Common shares, preferred shares, as well as other financing instruments, including unsecured senior liabilities, can be bailed in before a financial institution is eligible to use the public backstop of the state-owned recapitalization fund to cover its shortfall, according to the draft bill posted on the Greek parliament’s website.
The European Central Bank is set to announce the results of a so-called comprehensive assessment of the books of Greek lenders on Saturday. This is likely to show a total combined capital hole of about 15 billion euros ($16.5 billion) for the country’s four biggest banks, half of which will have to be covered through public funds, Managing Director of Teneo Intelligence Wolfango Piccoli wrote in note to clients on Thursday.
The ECB’s assessment comprises of an asset quality review of the balance sheets of National Bank of Greece SA, Piraeus Bank SA, Eurobank Ergasias SA and Alpha Bank AE, and a “stress test” of the findings under two different macroeconomic scenarios. Lenders will ask their shareholders and bondholders to voluntarily offer to plug any holes identified, before resorting to a 25 billion-euro ($27.5 billion) state backstop. Taxpayers’ funds will come from euro-area emergency loans under Greece’s latest bailout agreement.
The state-owned Hellenic Financial Stability Fund will acquire shares with full voting rights in Greek lenders in exchange for its participation in any capital-raising actions, according to the draft law. The price of the new shares will be set through a book-building process carried out by each financial institution, with no rights offering for existing shareholders. The fund can also cover part of the hole through contingent convertible securities, with the mix between shares and so-called CoCos subject to approval by the Greek Cabinet.
The bill, which will be put to a vote in the Greek parliament on Oct. 31, gives the HFSF’s representative on bank boards the power to call a general shareholders meeting, limit executive pay, or block any other decision which can potentially endanger deposits. Salaries of bank managers can’t exceed the pay of the governor of the Bank of Greece and credit institutions aren’t allowed to distribute bonuses to board members while their banks receive state aid.

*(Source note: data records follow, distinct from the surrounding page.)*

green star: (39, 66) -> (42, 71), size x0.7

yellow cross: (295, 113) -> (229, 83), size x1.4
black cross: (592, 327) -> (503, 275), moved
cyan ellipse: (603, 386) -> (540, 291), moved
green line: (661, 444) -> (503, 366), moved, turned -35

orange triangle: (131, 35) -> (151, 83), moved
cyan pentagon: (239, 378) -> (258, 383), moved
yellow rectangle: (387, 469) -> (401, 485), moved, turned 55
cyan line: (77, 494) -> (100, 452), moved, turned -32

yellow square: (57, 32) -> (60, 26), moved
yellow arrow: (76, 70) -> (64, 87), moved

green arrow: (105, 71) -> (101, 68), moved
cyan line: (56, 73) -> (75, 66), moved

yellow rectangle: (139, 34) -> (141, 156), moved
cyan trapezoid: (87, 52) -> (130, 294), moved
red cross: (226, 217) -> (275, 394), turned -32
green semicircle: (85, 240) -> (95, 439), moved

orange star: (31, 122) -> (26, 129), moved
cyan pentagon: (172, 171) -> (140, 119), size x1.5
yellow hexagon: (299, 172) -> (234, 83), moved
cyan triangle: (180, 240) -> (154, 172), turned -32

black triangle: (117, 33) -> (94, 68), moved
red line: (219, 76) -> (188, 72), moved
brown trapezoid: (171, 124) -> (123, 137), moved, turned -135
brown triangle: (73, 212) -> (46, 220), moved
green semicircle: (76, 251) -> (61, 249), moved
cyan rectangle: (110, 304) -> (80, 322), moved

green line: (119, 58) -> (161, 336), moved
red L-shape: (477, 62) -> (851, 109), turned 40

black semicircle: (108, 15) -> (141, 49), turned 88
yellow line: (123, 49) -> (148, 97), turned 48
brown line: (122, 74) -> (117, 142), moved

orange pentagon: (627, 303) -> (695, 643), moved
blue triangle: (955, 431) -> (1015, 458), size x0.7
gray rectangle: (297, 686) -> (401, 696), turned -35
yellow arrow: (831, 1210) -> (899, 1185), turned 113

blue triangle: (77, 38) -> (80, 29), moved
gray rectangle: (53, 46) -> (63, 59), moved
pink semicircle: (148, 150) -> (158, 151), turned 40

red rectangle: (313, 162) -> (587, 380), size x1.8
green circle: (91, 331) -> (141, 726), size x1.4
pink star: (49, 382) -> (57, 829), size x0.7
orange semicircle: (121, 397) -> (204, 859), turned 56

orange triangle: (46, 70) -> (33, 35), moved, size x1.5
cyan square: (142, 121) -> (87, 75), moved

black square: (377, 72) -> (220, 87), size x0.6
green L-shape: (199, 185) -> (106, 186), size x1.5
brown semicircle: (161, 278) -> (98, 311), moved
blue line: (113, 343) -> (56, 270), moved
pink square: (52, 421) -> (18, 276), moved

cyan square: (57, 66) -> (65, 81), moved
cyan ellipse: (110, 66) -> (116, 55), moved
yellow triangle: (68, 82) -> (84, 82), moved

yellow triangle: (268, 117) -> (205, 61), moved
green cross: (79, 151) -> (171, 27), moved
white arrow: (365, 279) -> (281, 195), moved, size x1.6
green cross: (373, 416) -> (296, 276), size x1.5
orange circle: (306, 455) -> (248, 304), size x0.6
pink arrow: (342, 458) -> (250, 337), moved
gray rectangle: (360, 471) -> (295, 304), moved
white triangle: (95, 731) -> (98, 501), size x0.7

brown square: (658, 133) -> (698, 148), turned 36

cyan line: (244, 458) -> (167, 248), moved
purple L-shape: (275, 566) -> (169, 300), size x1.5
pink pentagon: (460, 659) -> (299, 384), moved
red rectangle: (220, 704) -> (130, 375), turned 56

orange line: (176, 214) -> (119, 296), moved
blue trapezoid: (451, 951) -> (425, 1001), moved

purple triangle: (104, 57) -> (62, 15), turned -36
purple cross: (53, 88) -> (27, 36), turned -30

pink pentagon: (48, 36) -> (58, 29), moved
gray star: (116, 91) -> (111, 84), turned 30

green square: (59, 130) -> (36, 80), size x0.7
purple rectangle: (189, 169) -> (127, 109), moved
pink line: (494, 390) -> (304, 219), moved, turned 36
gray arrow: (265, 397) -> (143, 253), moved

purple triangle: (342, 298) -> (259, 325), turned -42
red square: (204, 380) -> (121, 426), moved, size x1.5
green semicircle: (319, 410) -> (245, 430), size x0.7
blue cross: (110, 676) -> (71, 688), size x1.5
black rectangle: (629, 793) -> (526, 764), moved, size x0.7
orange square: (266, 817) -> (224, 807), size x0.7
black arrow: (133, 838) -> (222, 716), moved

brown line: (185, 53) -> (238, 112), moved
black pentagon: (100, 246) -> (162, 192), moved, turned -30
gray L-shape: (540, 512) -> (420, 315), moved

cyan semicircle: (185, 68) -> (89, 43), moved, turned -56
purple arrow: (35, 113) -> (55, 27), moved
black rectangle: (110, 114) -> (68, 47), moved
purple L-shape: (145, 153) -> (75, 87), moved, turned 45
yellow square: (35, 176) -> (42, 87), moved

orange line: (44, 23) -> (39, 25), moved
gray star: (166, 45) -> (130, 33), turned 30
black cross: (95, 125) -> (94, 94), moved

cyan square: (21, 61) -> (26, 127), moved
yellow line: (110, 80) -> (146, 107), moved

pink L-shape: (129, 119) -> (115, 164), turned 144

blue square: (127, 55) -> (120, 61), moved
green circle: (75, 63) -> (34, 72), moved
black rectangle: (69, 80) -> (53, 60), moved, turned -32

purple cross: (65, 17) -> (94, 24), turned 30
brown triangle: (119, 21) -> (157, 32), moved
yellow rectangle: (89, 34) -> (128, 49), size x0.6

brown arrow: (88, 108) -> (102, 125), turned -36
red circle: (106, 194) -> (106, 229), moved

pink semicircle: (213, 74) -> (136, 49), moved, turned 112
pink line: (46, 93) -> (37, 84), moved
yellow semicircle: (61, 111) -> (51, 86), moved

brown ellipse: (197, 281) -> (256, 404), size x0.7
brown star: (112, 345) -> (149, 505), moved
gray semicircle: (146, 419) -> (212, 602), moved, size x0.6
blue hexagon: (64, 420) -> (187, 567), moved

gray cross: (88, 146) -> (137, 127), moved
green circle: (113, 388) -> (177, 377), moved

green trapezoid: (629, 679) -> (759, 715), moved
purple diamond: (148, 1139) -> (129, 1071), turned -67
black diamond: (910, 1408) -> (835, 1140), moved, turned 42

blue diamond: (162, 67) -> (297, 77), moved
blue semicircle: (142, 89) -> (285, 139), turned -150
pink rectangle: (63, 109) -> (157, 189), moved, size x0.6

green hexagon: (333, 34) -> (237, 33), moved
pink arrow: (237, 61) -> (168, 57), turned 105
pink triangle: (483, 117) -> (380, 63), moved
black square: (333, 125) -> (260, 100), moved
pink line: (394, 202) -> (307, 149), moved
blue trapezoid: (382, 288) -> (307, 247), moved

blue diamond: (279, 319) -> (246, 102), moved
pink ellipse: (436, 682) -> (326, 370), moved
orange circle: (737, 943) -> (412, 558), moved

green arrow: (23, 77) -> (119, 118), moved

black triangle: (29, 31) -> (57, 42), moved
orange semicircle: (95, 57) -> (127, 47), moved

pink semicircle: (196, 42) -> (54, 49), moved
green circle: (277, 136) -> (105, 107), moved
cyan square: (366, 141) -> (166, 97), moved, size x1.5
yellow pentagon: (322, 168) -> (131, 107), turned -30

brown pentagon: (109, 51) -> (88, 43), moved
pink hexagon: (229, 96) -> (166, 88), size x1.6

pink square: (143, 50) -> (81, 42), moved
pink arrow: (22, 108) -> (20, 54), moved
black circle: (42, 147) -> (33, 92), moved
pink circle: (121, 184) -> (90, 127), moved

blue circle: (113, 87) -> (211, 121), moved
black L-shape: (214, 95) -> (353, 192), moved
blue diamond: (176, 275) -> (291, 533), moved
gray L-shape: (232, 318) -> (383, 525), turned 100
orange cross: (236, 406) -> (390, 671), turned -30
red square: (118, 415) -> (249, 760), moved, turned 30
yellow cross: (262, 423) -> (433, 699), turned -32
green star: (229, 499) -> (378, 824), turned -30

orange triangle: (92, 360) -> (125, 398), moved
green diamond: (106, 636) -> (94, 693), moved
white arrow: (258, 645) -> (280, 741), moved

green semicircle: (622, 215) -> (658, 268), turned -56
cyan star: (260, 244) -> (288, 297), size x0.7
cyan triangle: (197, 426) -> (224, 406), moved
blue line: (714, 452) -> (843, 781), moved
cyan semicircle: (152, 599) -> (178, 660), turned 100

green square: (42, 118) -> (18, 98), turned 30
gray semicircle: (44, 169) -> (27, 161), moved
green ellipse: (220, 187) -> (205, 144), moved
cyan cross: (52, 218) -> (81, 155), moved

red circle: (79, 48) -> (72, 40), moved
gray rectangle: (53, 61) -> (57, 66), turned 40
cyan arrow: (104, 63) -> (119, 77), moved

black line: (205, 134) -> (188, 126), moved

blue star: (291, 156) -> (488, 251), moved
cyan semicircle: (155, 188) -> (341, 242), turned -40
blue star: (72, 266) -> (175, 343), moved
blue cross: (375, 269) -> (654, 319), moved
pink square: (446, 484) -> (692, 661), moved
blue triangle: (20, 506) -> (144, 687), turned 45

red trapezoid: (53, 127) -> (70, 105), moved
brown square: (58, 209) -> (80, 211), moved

The capital needs arising from the baseline scenario on the ECB’s stress test will be smaller than anticipated, while supervisors will also take into account banks’ restructuring plans and liability management strategies when determining how much additional funds each lender has to raise, a Greek central bank official told reporters in Athens earlier this week.
Eurobank and Alpha announced plans for a bond swap this week, joining Piraeus in seeking to pare debt and reduce liabilities on their balance sheets before the publication of the stress test results. The tender to exchange bonds for shares or cash is intended “to eliminate or reduce the amount of state aid which may otherwise be needed to cover the capital requirement, mitigate the degree of mandatory burden-sharing that may be imposed and reduce the risk of resolution actions being taken,” Eurobank said in a statement on Thursday.
Greek banks cleared the hurdle of a pan-European review in 2014 thanks to capital increases and restructuring plans approved by the European Commission, only to see their solvency put to the test after six months of wrangling between the anti-austerity government of Alexis Tsipras and its creditors this year. They have bled about 43 billion euros in deposits over the past 12 months amid doubts over Greece’s place in the currency bloc.
Greek bank shares have lost more than 70 percent of their value in 2015, as lenders struggle to contain the fallout from political uncertainty and six years of recession which left them with some 100 billion euros of non-performing loans. The benchmark FTSE/Athex Banks Index dropped 5.6 percent at 1p.m. local time on Friday in Athens.
Banks remained closed throughout July, after a standoff between Tsipras and euro-area members triggered a run by savers, with long lines forming in front of ATMs after the 41-year-old prime minister called a referendum on the bailout terms presented by creditors. Lenders reopened with capital controls and limits on withdrawals in place and rely on more than 80 billion euros of Emergency Liquidity Assistance extended by the central bank to stay afloat.
The government has said restrictions will be eased once the recapitalization process is complete and that it aims to lift capital controls altogether by mid-2016.